Students will be able to classify objects into given categories; count the numbers of objects in each category and sort the categories by count.

Classifying objects and counting the number of objects in a category helps build a foundation for data collection in future grades.

20 minutes

To begin this lesson, I give each child a massive pile of buttons to sort. I have found some scrap stores near me that charge a small fee to load an entire grocery bag of items such as buttons. Typically I will start a lesson together on the carpet. However, for this lesson I do not want the children getting any ideas on how to sort the buttons from me or the picture book. I tell the kids to immediately begin sorting the buttons as they see fit.

Here are some examples of student sorts :

Students are asked to explain their method of sorting to me as I walk around, or to a neighbor. It is important for students to explain their thinking. Students need to construct a viable argument and be capable of explaining why they sorted a particular way. This skill falls under mathematical practice number three. A students' understanding or lack of understanding is evident when they are asked to explain their thinking.

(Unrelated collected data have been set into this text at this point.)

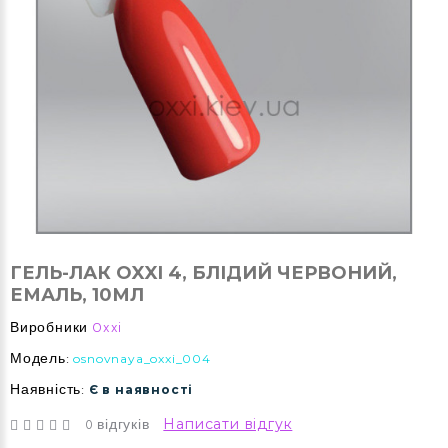
ГЕЛЬ-ЛАК OXXI 4, БЛІДИЙ ЧЕРВОНИЙ,
ЕМАЛЬ, 10МЛ
Виробники
Oxxi
Модель:
osnovnaya_oxxi_004
Наявність:
Є в наявності
0 відгуків
Написати відгук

I have included a student video talking about her specific sort.

10 minutes

After sorting our buttons, we meet on the carpet. I read the book, The Button Box by Margarette S. Reid.

This book describes in detail many attributes that could be used to sort buttons. As a class, we discuss the different ways they chose to sort the buttons compared to the ways we heard about in the story. While we are comparing and contrasting our sort vs. the sorting in the story, I am able to listen to students thoughts and the vocabulary they are using.

This is reinforcement of the mathematical practice being targeted: constructing and explaining a viable argument. Reading the story also gives my students new ways to think about sorting that maybe they had not thought of while they were sorting the buttons.